Should we be subsidizing clear cutting of our forest lands in Island County?
I’ve been hearing concerns about the clear cutting around the county. One thing I don’t hear people talking about is that many of these properties being clear cut are subsidized by our property taxes. Most of these properties are in the timber tax program, called Designated Forest, RCW 84.33. This is the tax subsidy program for people who are growing and harvesting timber.
Over 13,700 acres in Island County are in this timber tax program. Subsidies vary, but many of these large property owners pay less than $50 a year in property taxes. All told, the 2021 subsidies for this program are approximately $1.7 million. The total tax collected remains the same, it’s just paid for by the rest of us. Roughly 9 percent of our property tax bills pick up what these timber properties do not pay. Interestingly enough, nearly half of the property owners receiving this subsidy annually live outside Island County.
Some people argue that these subsidies encourage owners to maintain healthy forest lands, which benefits both the environment and the rural character of our islands. They also argue that it encourages forest preservation and discourages development. While some property owners take this responsibility seriously and do it well, this isn’t often the case.
Properties in the program are required to have a management plan, but many do not. These plans can include sustainable practices that manage the forests well so they are good habitat for wildlife, and include logging plans that minimize destructive impacts. But very few properties actually have sustainable management plans, and existing plans are often not followed. Some owners do little or nothing with their properties for years or decades and are then surprised to get a notice from the assessor directing them to log or risk paying tens of thousands of dollars in back taxes. This often results in a scramble to bring in a logger, who usually clear cuts the property, partially because without proper maintenance selective thinning is not profitable.
While the timber tax subsidy may encourage some owners to delay developing, people generally develop their property when the time is right for them.
Some developers don’t act in good faith. Instead of declaring their intent to develop and abiding by Island County’s Critical Areas ordinance, they falsely claim their intent is to remain in forestry, which then exempts them from having to follow the ordinance that requires replanting and waiting six years to develop.
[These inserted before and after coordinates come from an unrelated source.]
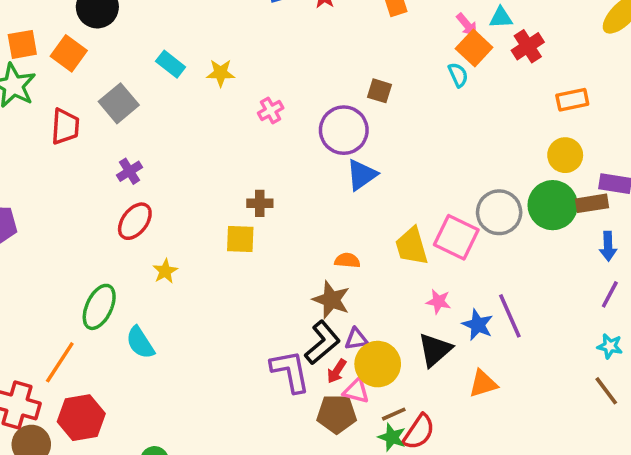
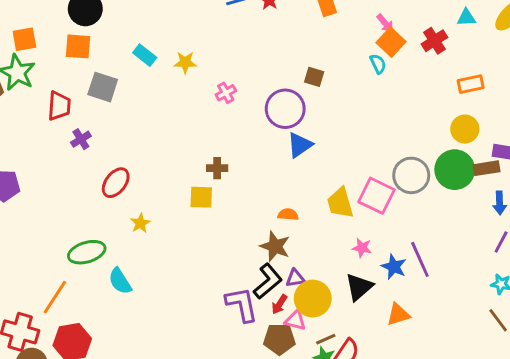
cyan triangle: (501, 18) -> (466, 17), moved
orange square: (69, 53) -> (78, 46), moved, turned -32
gray square: (119, 103) -> (103, 87), turned -32
purple cross: (129, 171) -> (81, 139), moved
green ellipse: (99, 307) -> (87, 252), turned 48

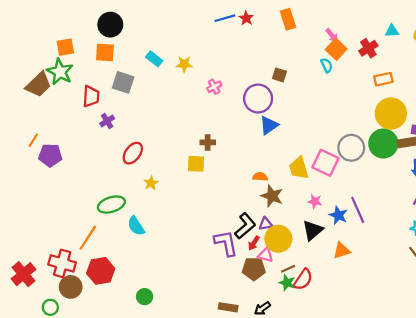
orange rectangle: (471, 84) -> (383, 79), moved
yellow circle: (465, 129) -> (391, 114), size x1.5
brown star: (275, 246) -> (272, 196), moved

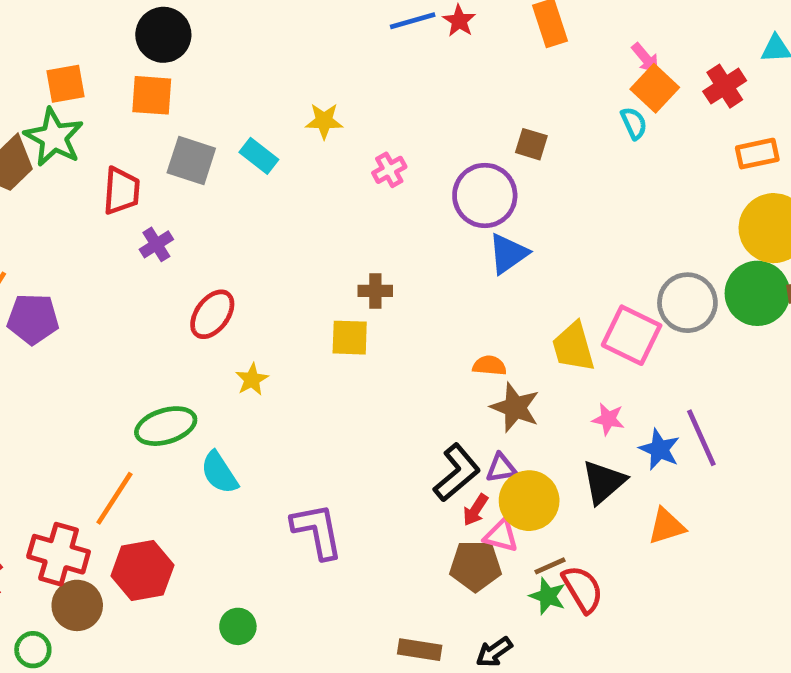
cyan rectangle: (154, 59) -> (259, 156), moved
purple L-shape: (226, 243) -> (317, 531), moved
red semicircle: (303, 279) -> (583, 589), turned -65

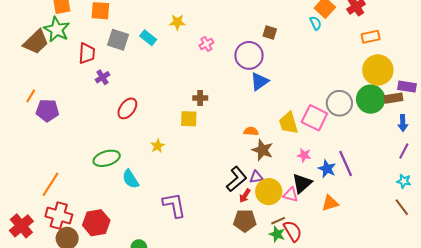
yellow star: (252, 379) -> (158, 146), moved
orange line: (114, 498) -> (50, 184), moved
pink triangle: (501, 536) -> (291, 195), moved

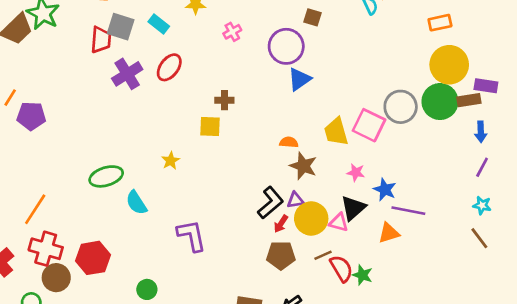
red trapezoid: (87, 53) -> (101, 40), moved
purple cross: (102, 77) -> (127, 74), moved, size x1.6
red ellipse: (127, 108) -> (169, 67), moved
purple line: (346, 164) -> (408, 211), moved, turned -55
green star: (277, 234) -> (362, 275), moved

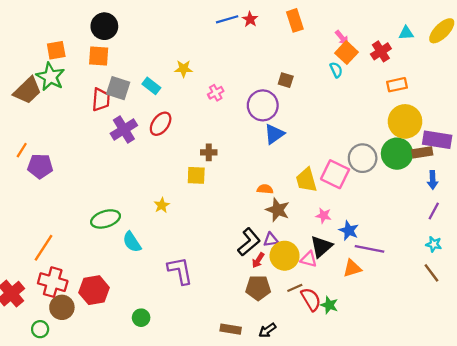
purple rectangle: (486, 86) -> (437, 140), size x1.4

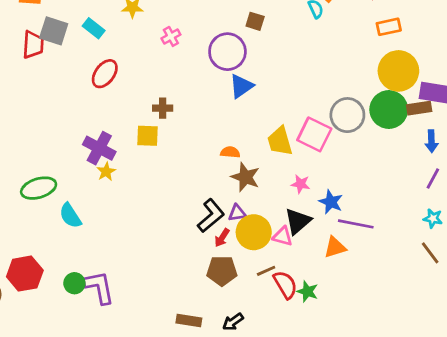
purple cross: (124, 129) -> (99, 148), moved, turned -30
purple L-shape: (180, 271) -> (99, 287), moved
green circle: (141, 318) -> (74, 283), moved

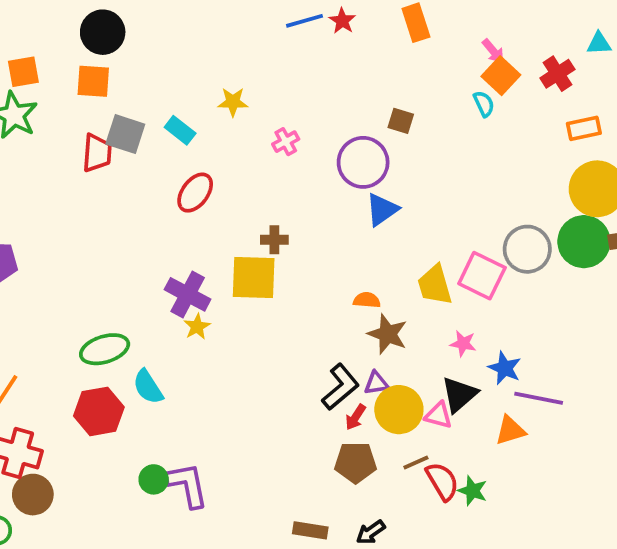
yellow square: (147, 136) -> (254, 277), size x1.5
red hexagon: (25, 274) -> (99, 411), moved

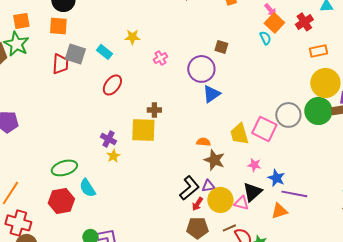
purple cross: (188, 294) -> (108, 139), size x0.7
This waiting period is supposed to give the forest time to heal. However, Island County’s code has a loophole that allows them to lift that moratorium early, as long as they jump through a few hoops.
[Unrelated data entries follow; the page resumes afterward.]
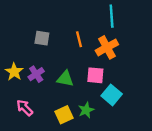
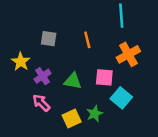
orange cross: (107, 47) -> (128, 54), moved
yellow star: (14, 72) -> (21, 62), moved
pink arrow: (25, 108) -> (41, 103), moved

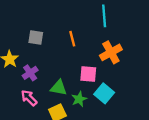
green triangle: (73, 81) -> (59, 88), moved
green star: (95, 114) -> (79, 99), moved

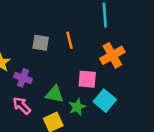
gray square: (36, 38) -> (41, 43), moved
purple cross: (30, 73) -> (23, 78), turned -35

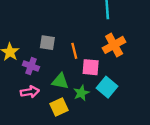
orange line: (70, 40) -> (74, 51), moved
gray square: (41, 43) -> (47, 43), moved
pink arrow: (22, 106) -> (30, 92), turned 126

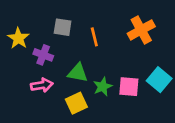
pink square: (91, 67) -> (129, 87), moved
cyan square: (107, 87) -> (159, 80), moved

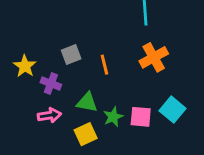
gray square: (63, 27) -> (71, 55), turned -30

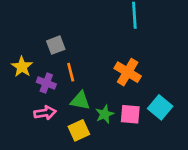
gray square: (71, 55) -> (56, 45), moved
orange cross: (154, 57) -> (128, 72), moved, turned -30
orange line: (104, 65) -> (71, 72), moved

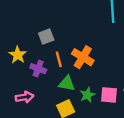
orange cross: (128, 72) -> (83, 57), moved
pink arrow: (45, 113) -> (24, 97), moved

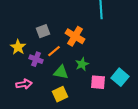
orange cross: (83, 57) -> (75, 36), moved
orange line: (59, 59) -> (54, 51), turned 64
green star: (87, 95) -> (82, 64), moved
I think it is time for us to be asking ourselves, is the timber tax program in Island County, which we subsidize with $1.7 million annually, giving us the results we want?
The amount of timber produced on our islands is insignificant compared to the massive timber farms on the mainland. In fact, the state and the county acknowledge that Island County has no forests of long-term commercial significance. If anything, I think the sporadic nature of clear cutting on our islands, and the backlash of negative press towards logging as a result, is a detriment to the timber industry.
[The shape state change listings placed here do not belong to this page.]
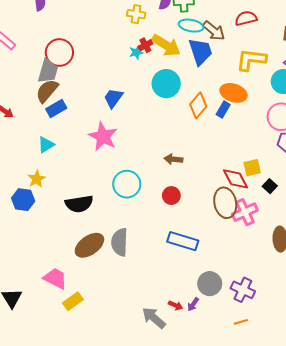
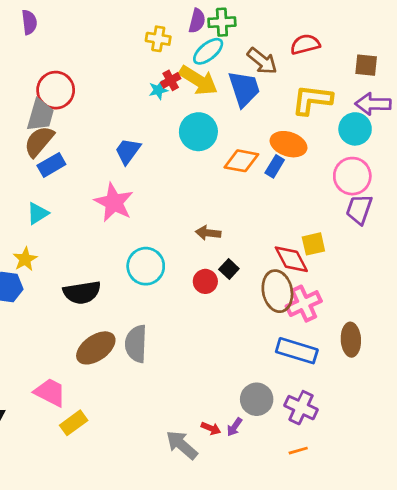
cyan ellipse: (191, 26) -> (208, 51), moved, turned -50
orange diamond: (198, 105) -> (241, 161), turned 60
black square: (270, 186) -> (229, 269), moved
blue rectangle: (183, 241) -> (297, 351), moved

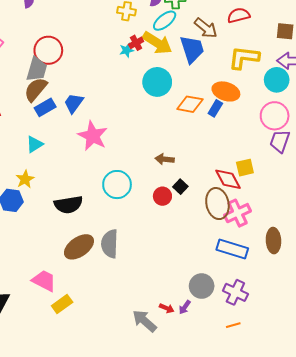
blue trapezoid: (128, 151) -> (74, 103), moved

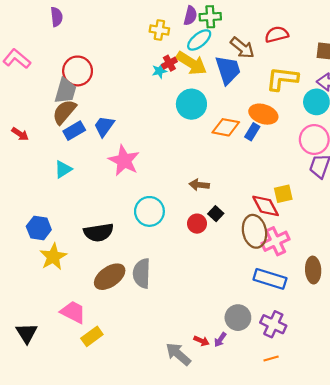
yellow star: (25, 179) -> (53, 257), moved, size x1.4

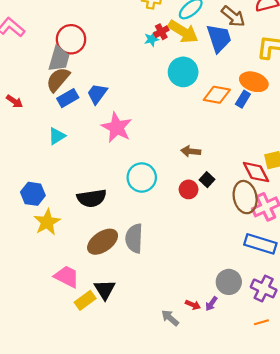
black triangle: (27, 333) -> (105, 290), moved
gray arrow: (178, 354) -> (170, 318), size x0.7

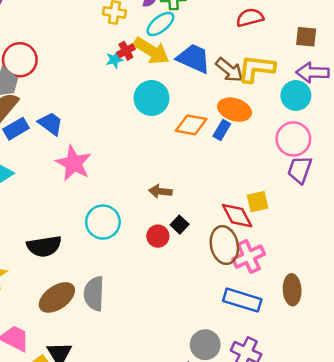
brown arrow: (233, 16) -> (229, 70), moved
blue trapezoid: (219, 38) -> (194, 58), turned -48
blue trapezoid: (97, 94) -> (51, 124), turned 90

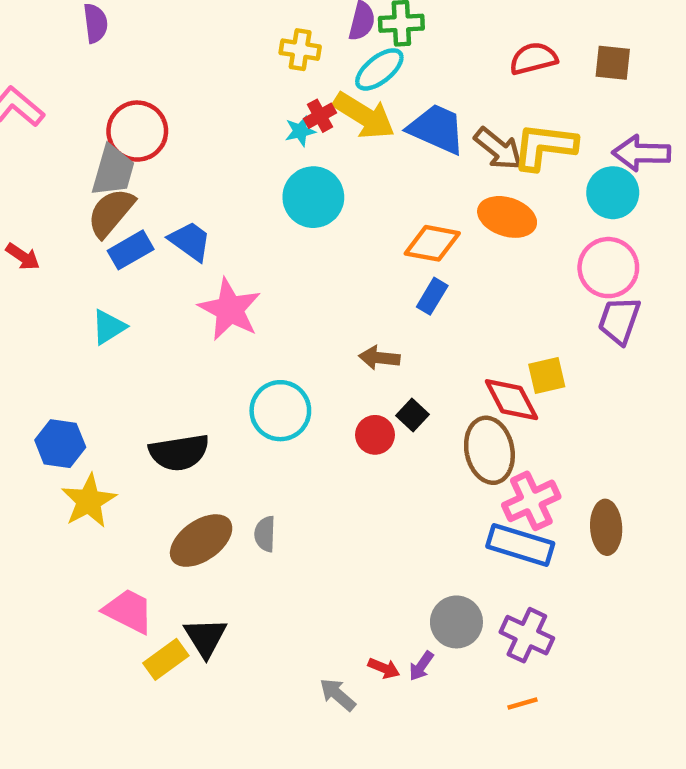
brown square: (306, 37) -> (613, 63), moved
cyan circle: (151, 98) -> (313, 197), moved
blue rectangle: (222, 130) -> (432, 296), moved
pink cross: (249, 257) -> (531, 501), moved
gray semicircle: (94, 294) -> (265, 534), size x0.6

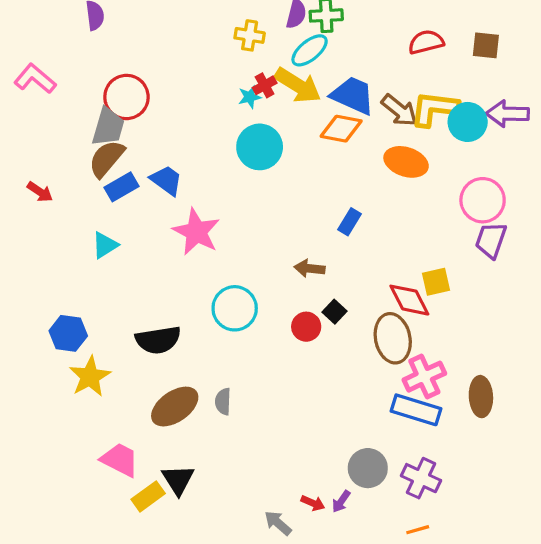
cyan circle: (613, 193) -> (468, 122), moved
orange diamond: (432, 243) -> (341, 129), moved

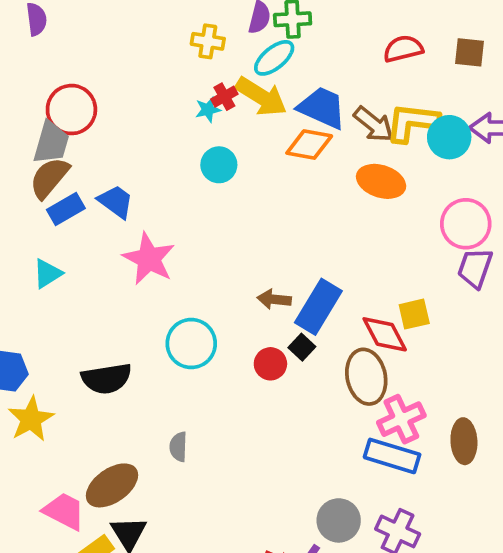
cyan circle: (260, 147) -> (219, 165), size x0.7
blue rectangle: (349, 222) -> (318, 307), moved, size x1.8
brown ellipse: (175, 407) -> (112, 485), moved

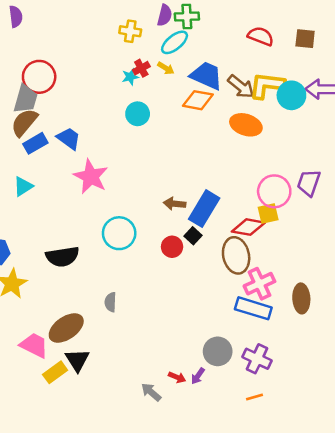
red semicircle: (403, 49) -> (261, 36), turned 35
yellow arrow: (261, 97) -> (166, 68), size x0.5
pink circle: (466, 224) -> (274, 191), moved
red diamond: (385, 334) -> (248, 227), turned -52

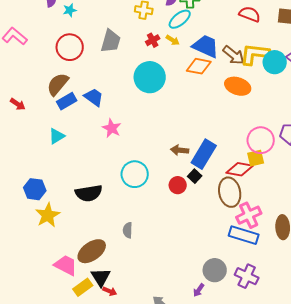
cyan star: (130, 77) -> (70, 10), moved
gray trapezoid: (26, 99) -> (111, 41), moved
cyan circle: (138, 114) -> (150, 77), size x1.6
pink star: (91, 177) -> (112, 128), size x0.7
red arrow: (177, 377) -> (110, 291), moved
Instead, I think the real value of the forest lands on our islands is in their aesthetics and environmental benefits, such as cleaning and controlling storm water, minimizing erosion, aquifer recharge and providing important habitat for wildlife, especially pollinator habitats needed for our local farms.
Personally, I am happy to subsidize long-lasting healthy forest lands, but the timber program is meant more for commercial timber harvest, rather than preservation.
A much better option would be to expand the Public Benefit Rating System, or PBRS, program to incorporate forest properties that do have a management plan for sustainably maintaining the forest, and encourage property owners in the timber program to move to that. The county could incentivize timber properties to move to PBRS at no extra cost.
The county could also grant funds to property owners who hire experts, such as those at WSU or the Conservation District, to draft sustainable forestry plans for them. We should also consider establishing a forest retention program that could offer incentives or set requirements to maintain forests and keep clearing of properties to a minimum.
Timber is an important resource and we should be supportive of the timber industry, particularly those who maintain forests sustainably.
I don’t see the benefit of relatively small properties on islands harvesting timber. I especially don’t see why we are spending $1.7 million in property taxes each year to encourage them to do so.
The truth is, forests on our islands are critical, and we should do what we can to encourage healthy and strong forests.